Solution: harness the awesome power of smtpmail.el
(require 'smtpmail)
(defun ssh-smtpmail-send-it ()
(let* ((smtpmail-smtp-server "localhost")
(smtpmail-smtp-service 2525)
(smtp-local-domain "telent.net")
(smtp-sendto-domain "telent.net")
(sendmail (start-process "ssh-smtp" nil
"/usr/bin/ssh"
"-L" "2525:localhost:25"
"loaclhost.telent.net"
"cat"))
(ready-p nil))
(labels ((filter (p s)
(if (string-match "tunnel is ready" s)
(setq ready-p t)
(message "Received from SSH connection: %s" s))))
(unwind-protect
(progn
(set-process-filter sendmail 'filter)
(process-send-string sendmail "tunnel is ready\n")
(while (not ready-p)
(accept-process-output sendmail))
(message "")
(smtpmail-send-it))
(process-send-eof sendmail) ; ask it nicely first
(kill-process sendmail))))); if that does nothing, inhume it forcefully(setq send-mail-function 'ssh-smtpmail-send-it)

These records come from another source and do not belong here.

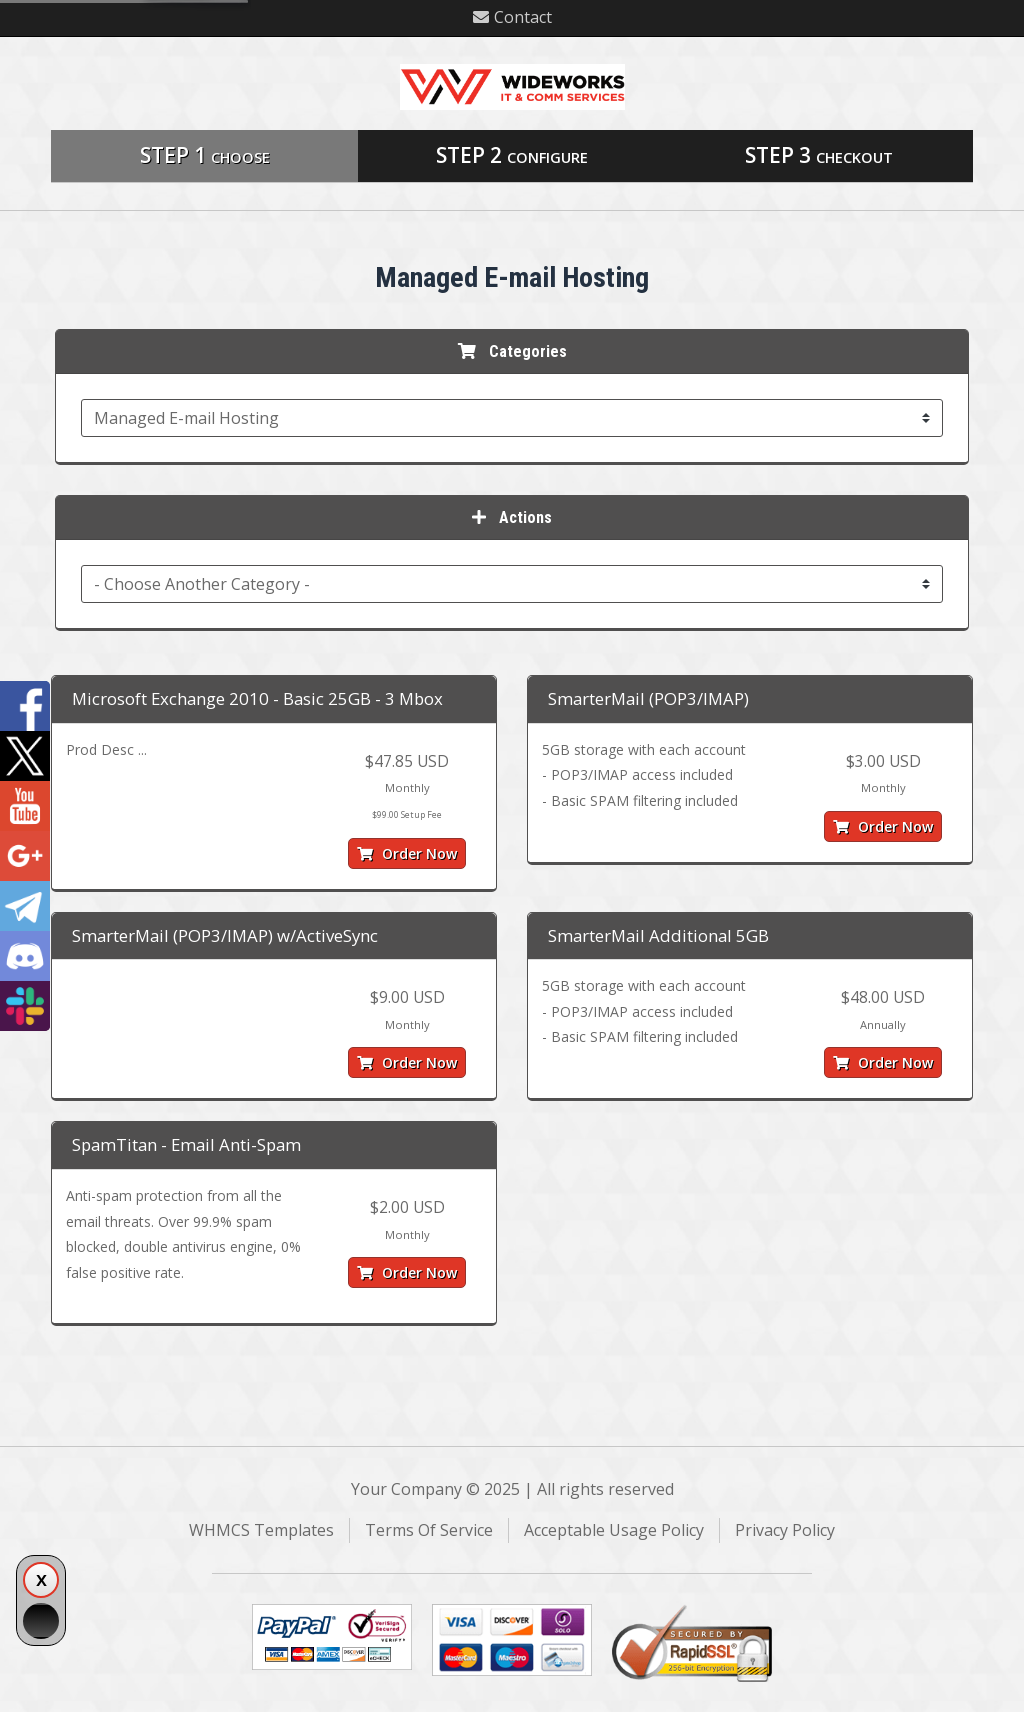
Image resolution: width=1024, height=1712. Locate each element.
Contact (512, 17)
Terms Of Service (429, 1530)
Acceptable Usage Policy (614, 1530)
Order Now (407, 853)
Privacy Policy (785, 1530)
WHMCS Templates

(setq message-send-mail-function 'ssh-smtpmail-send-it)
Needs to be able to connect to the shell host (yes, really, it is
called loaclhost) without a password, which is what ssh-agent
was invented for. Needs no configuration changes on the shell host
(nor even root access, though it happens that I have that anyway).
How it works: (1) opens an ssh connection to the shell host and runs
cat, additionally with a tunnel connecting port 2525 on my laptop to
25(smtp) on the shell machine; (2) prints something to the cat process
and waits for it to come back - by this time the tunnel should also be
ready for use; (3) calls smtpmail-send-it, (4) cleans up. This is, I
feel, marginally less tacky than sleep n where
n is chosen experimentally to be (a) greater than the
connection/tunnel setup time, (b) less than would drive me mad while
waiting.
Incoming mail, if you were wondering, is delivered to a maildir on
loaclhost then synced with the notebook using maildirsync
In other laptop-related news: still can't get ACPI S3 suspend to
work. swsuspend2 doesn't like my pcmcia wireless card (it's an Atmel
thing). APM suspend does work, but running with no ACPI causes the
fan to spin constantly which is annoying in a quiet environment and
probably shortening battery life. But: I may be able to dispense with
the PCMCIA wireless card as I have a mini-pci card arriving tomorrow
from Solwise. It's not yet certain whether that will give me any
better PM support, but it can use the laptop's builtin antenna so
maybe it'll at least give me better reception. Will see. It would be
nice also if I can get it to distinguish more of the pointer buttons
from each other (four physical buttons but X only sees two) so that I
can have a proper middle button again.